Quelques notions techniques

En augmentant leur diamètre, en les arrondissant, en réduisant leur poids et leur vitesse initiale, les fabricants ont certes réduit la létalité de l’arme, mais en augmentant leur résistance à l’air, donc leur imprécision. C’est ainsi que le Flash Ball Superpro, avec une munition de 29 grammes pour un calibre de 44 mm a été progressivement relégué depuis 2010.

Son remplaçant le LBD 40×46 dispose d’une munition plus lourde (41,8 grammes), d’un diamètre réduit à 40 mm et d’une vitesse initiale doublée qui atteint près de 331 km/heure. Il est donc plus précis mais – évidemment – plus dangereux.

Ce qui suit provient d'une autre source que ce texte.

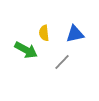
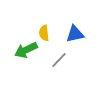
green arrow: rotated 125 degrees clockwise
gray line: moved 3 px left, 2 px up
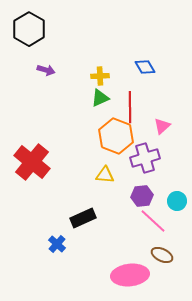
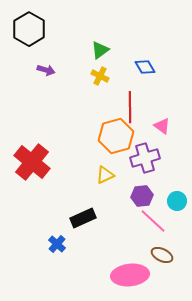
yellow cross: rotated 30 degrees clockwise
green triangle: moved 48 px up; rotated 12 degrees counterclockwise
pink triangle: rotated 42 degrees counterclockwise
orange hexagon: rotated 24 degrees clockwise
yellow triangle: rotated 30 degrees counterclockwise
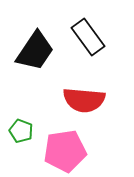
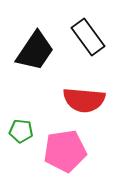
green pentagon: rotated 15 degrees counterclockwise
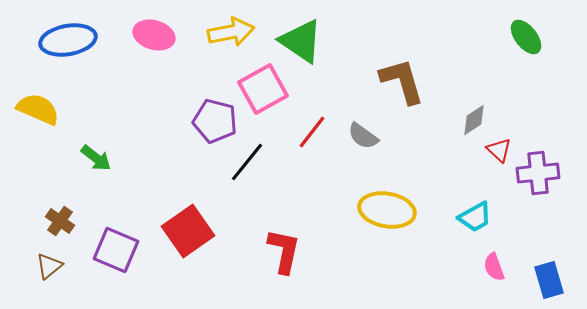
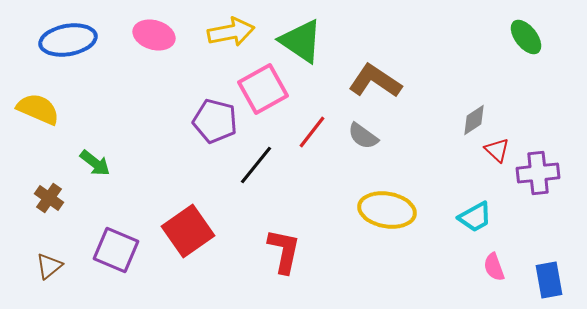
brown L-shape: moved 27 px left; rotated 40 degrees counterclockwise
red triangle: moved 2 px left
green arrow: moved 1 px left, 5 px down
black line: moved 9 px right, 3 px down
brown cross: moved 11 px left, 23 px up
blue rectangle: rotated 6 degrees clockwise
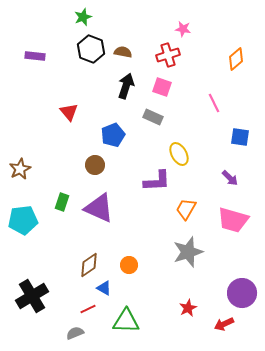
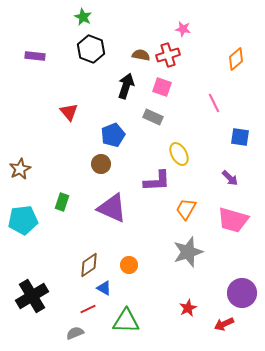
green star: rotated 24 degrees counterclockwise
brown semicircle: moved 18 px right, 3 px down
brown circle: moved 6 px right, 1 px up
purple triangle: moved 13 px right
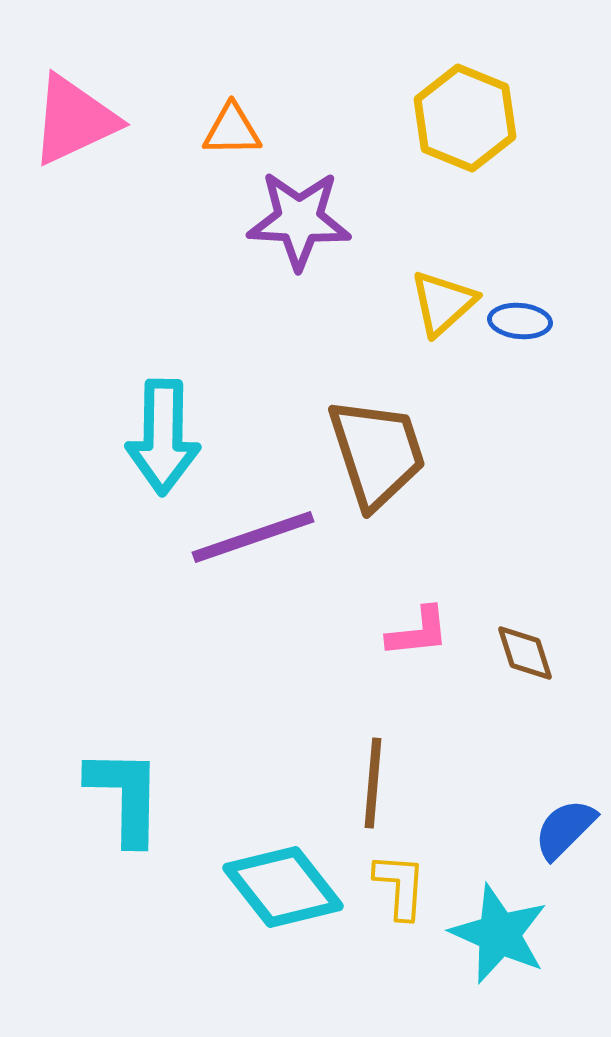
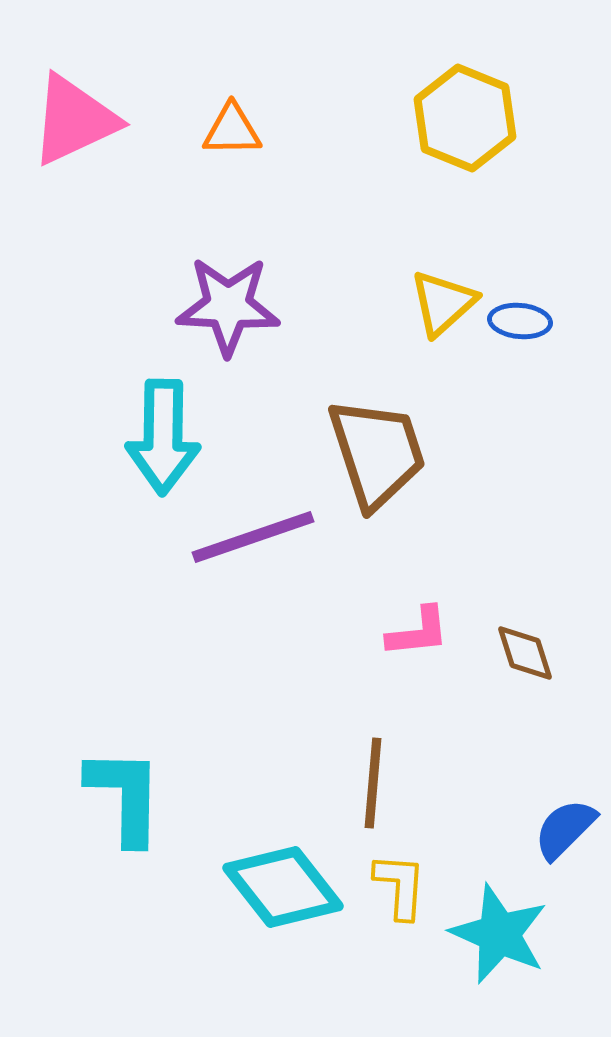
purple star: moved 71 px left, 86 px down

Ainsi, et jusqu’en 2014, les diverses réglementations françaises imposaient de respecter une distance minimale de 10 mètres pour le LBD 40 x 46 là où elle n’était que de 7 mètres pour le Flash Ball Superpro. Ces restrictions ont été supprimées depuis.

Plus qu’une interdiction des armes dites à létalité réduite se pose la question de leur usage. Personne n’est choqué par le fait que les policiers disposent d’une arme de service pour leur légitime défense. Néanmoins, l’usage massif d’armes à feu utilisant des munitions en caoutchouc ne peut que laisser perplexe. En effet, d’après le ministère de l’Intérieur, plus de 9 200 balles de LBD 40×46 ont été tirées depuis le début du mouvement des gilets jaunes.

C’est donc un mode de maintien de l’ordre qui trouve son origine dans des techniques liées à un conflit de haute intensité tels que les évènements d’Irlande du Nord dans les années 70 qui se trouve aujourd’hui banalisé, et ce n’est pas la récente décision du Conseil d’État qui risque de contredire cette tendance.